| Brief |
Where does the string "fruits" appear in the records? Copy each line that holds it.

*** Block opens ***

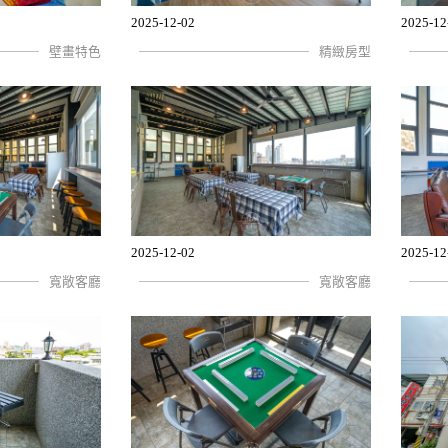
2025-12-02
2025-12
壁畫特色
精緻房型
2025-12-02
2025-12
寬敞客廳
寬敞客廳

*** Block closes ***
*** Block opens ***

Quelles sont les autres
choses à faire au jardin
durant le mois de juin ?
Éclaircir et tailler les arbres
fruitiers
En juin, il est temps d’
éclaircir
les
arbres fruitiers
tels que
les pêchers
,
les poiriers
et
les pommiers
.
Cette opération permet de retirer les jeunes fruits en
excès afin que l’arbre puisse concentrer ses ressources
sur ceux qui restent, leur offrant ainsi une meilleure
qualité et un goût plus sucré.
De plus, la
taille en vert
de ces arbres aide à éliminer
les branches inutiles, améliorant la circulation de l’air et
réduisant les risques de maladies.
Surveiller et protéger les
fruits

*** Block closes ***
*** Block opens ***

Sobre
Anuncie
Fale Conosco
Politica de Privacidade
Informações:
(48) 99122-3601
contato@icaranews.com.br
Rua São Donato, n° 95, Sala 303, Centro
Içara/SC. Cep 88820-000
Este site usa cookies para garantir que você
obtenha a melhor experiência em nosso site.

*** Block closes ***

| Answer box |
Cette opération permet de retirer les jeunes fruits en
fruits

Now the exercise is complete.